> **Source data**:
_ _ _ _ _
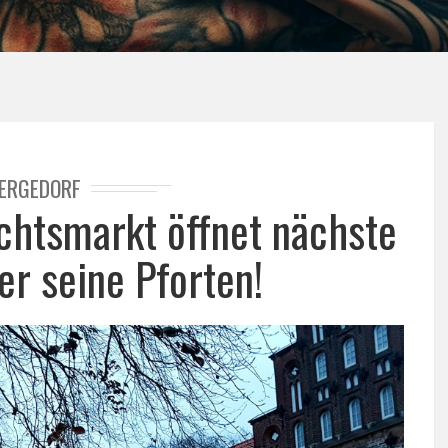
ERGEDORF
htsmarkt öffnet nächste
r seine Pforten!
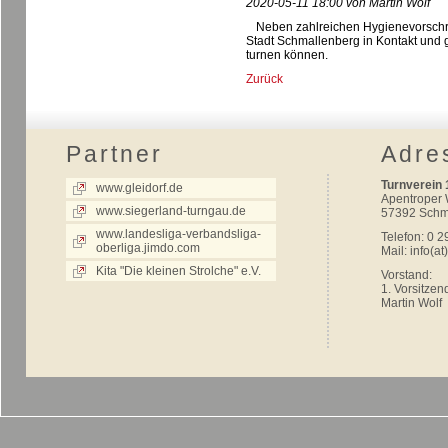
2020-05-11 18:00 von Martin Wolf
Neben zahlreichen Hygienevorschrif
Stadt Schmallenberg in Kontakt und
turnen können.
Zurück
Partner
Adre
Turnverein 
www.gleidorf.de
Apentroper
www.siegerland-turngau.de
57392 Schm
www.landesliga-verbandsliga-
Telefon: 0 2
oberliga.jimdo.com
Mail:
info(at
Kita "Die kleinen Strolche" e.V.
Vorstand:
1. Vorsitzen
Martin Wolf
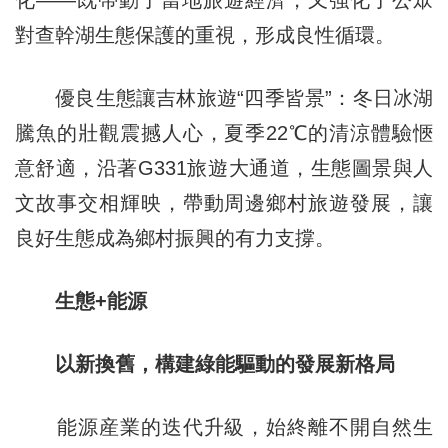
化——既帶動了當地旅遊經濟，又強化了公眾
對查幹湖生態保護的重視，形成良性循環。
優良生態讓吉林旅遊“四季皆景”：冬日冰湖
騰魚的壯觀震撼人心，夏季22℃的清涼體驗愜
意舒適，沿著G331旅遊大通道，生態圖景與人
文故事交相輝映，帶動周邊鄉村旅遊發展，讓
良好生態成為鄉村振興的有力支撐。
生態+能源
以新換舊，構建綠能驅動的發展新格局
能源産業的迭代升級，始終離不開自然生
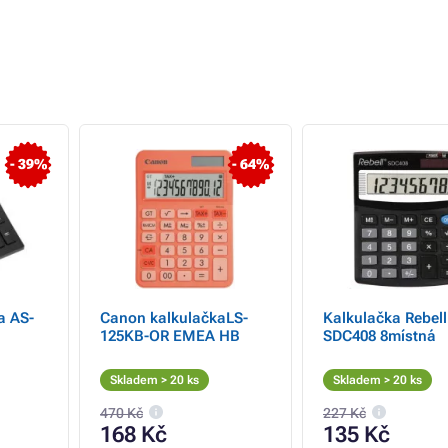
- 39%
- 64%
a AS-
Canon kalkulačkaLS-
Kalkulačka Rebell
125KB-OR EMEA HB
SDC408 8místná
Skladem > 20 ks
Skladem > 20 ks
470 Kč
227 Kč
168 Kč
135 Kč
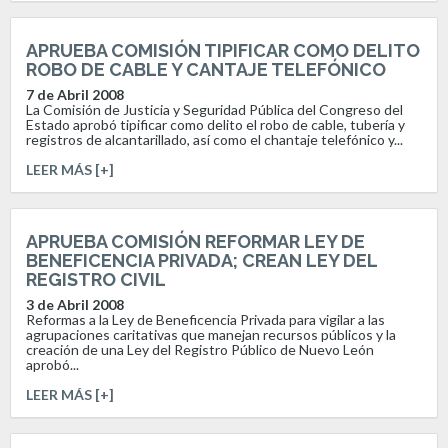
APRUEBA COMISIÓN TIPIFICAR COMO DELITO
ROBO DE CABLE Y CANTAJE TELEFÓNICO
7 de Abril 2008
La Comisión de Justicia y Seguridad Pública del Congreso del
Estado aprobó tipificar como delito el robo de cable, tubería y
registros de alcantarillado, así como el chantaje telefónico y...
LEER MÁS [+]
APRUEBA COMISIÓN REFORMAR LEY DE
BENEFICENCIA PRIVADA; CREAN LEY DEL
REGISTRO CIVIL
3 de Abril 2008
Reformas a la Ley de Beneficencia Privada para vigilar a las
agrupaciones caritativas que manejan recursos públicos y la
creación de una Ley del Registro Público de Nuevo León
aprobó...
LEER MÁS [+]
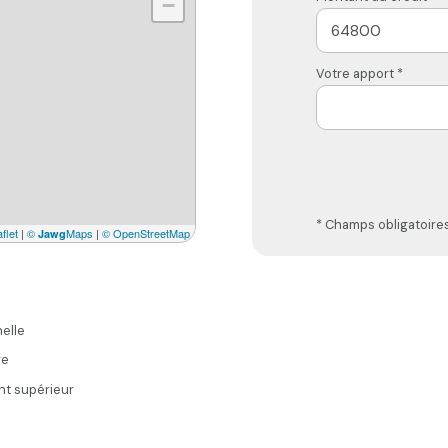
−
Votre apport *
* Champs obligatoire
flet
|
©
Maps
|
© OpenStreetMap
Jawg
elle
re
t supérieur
_ _ _ _ _
> **Problem details**: Determine how many lines in the data include the word "aprobó". Answer with that number alone.

> **Problem solution**: 2